Yaşlı adam sesini biraz daha yüksek çıkartmaya çalıştı. Yorgun ve hasta olduğu her halinden belliydi. Nefes almakta güçlük çekiyordu. Titreyen elleriyle rafları göstererek, “bana pirinç alın. Torunlarım sayılırsınız. Yiyecek istiyorum.” Dedi.

Yüzüne baktım. “tamam” deyip, pirinçlerin satıldığı raflara yöneleceğim sırada mağaza çalışanı gelerek; “durun! Amca benimle gel. Ne istiyorsan bana söyle.” Diyerek yaşlı adamı alıp, yanımdan uzaklaştırdı.   

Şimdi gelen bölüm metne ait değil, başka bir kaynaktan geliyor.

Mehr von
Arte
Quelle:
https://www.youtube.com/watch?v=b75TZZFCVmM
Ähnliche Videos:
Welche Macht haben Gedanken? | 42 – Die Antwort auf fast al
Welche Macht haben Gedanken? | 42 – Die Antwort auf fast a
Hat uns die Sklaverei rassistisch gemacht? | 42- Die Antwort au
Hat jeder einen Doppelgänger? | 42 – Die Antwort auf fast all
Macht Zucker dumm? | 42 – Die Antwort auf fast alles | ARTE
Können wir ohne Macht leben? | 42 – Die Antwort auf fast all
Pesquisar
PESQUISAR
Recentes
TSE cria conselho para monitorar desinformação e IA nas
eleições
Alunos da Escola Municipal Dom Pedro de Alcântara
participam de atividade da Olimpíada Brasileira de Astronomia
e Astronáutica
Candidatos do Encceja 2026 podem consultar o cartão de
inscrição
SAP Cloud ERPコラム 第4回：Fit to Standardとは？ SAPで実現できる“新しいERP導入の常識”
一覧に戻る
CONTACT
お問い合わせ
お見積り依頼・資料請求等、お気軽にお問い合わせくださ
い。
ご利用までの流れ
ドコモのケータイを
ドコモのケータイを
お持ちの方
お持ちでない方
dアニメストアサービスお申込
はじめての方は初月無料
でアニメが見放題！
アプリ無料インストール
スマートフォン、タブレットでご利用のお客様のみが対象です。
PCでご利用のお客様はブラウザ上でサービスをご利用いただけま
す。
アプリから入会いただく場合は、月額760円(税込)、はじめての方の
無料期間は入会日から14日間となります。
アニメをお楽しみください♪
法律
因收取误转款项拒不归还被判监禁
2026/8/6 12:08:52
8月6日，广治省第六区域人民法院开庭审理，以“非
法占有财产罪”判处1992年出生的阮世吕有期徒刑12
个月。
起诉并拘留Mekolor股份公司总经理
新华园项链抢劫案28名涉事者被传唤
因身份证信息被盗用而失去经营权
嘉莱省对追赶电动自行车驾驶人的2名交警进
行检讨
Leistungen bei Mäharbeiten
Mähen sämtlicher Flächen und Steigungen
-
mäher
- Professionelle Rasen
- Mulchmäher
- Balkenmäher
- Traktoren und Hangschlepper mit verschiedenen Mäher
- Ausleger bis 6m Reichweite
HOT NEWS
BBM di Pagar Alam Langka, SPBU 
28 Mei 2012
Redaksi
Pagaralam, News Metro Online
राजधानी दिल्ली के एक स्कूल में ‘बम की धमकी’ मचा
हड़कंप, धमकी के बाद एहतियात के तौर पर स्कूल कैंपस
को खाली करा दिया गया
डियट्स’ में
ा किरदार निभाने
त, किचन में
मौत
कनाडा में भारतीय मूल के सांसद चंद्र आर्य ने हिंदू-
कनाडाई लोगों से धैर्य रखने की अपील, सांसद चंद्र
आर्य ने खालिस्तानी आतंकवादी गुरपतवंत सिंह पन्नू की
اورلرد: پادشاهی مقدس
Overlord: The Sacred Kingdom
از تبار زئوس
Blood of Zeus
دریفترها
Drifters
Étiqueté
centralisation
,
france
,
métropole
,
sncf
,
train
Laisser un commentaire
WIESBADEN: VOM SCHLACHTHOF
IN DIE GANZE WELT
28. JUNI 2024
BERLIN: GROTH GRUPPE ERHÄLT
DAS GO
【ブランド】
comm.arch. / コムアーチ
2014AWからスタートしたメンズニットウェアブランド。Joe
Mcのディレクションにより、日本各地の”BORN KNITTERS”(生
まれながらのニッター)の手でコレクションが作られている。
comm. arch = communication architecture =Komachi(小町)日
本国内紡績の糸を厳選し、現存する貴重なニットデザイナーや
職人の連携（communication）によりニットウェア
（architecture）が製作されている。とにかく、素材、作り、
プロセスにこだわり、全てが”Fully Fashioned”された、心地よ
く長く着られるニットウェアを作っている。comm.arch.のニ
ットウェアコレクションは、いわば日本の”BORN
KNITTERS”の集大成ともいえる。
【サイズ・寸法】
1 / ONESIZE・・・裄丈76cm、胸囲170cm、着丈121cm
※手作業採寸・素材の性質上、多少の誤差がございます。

Mağaza görevlisinin ne yapacağını merak ettiğimden takibe başladım. Mağaza görevlisi,insan çıkmış, yaşlı adama, yiyecek paketi hazırladı ve yaşlı amcaya verdi.

Mağaza görevlisinin yaptığı güzel bir davranıştı. Ancak herkes onun kadar duyarlı olmuyor.    Gelinen noktanın iç açıcı olmadığını görmekteyiz. Pahalılık  aldı başını gidiyor. Tüm fiyatlar katlanarak arttı. Çoğu insan istediğini alamaz duruma geldi.

                          Meslek hastalığı olsa gerek çevremde olan bitenleri izler ve dinlerim. Genç bir kadın okula giden çocuğuyla yürüyordu. Çocuk, bir şey almak için markete yöneldiği sırada kadın bağırdı; “alamayız. Paramız yok.” dedi. Çocuk ısrar edince, kadının sesi daha gür ve sert çıktı. Çok geçmeden çocuğu önüne katıp gözden kayboldu.

Bir anne çocuğuna; “paramız yok alamayız” diyorsa, gelinen durumu siz düşünün. Hayat pahalı! Yaşam kalitesi oldukça düşük. İnsanlar aynı yerde durmaktan asabi sinirli oldu. Kimsenin kimseye tahammülü kalmadı. Maddi manevi bir çöküş yaşandığı açıkça gözler önündedir. Belli kesimin yaşaması demek toplumun tümünün yaşaması anlamını taşımaz.

                        Mültecilere yardım etmek elbette dinen ve ahlak olarak olması gerekenlerdir. Mülteci mülteciliğini bilecek. Hangi ülkede yaşıyorsa, o ülkenin kurallarına riayet edecek. Ben nasıl ilaç alırken, devlete katkı payı ödüyorsam, mülteci de ödeyecek. Sosyal sigortası olmayanlar nasıl ilaç parasını eczaneye ödüyorsa, mülteci de eczaneden aldığı ilaç parasını ödeyecek. Markete gidildiğinde kasada para ödeniyorsa, mültecide aldığı ürünlerin parasını kasada ödeyecek.   

Kısacası; mülteci uzun süre bir ülkede kalmayacak. Ülke vatandaşlarının hakkını gasp etmeyecek. Mülteci kendi öz vatanına geri dönüp, oradaki çarpıklıkları düzeltmek için savaşacak gerekirse vatan uğruna ölecek. Nasıl bizim  atalarımız 1914-1915-1916… savaşıp bu toprakları bize vatan yaptıysa, onlarda şimdi savaşıp, torunlarına bir ülke bırakacak. Bunun başka yolu yok.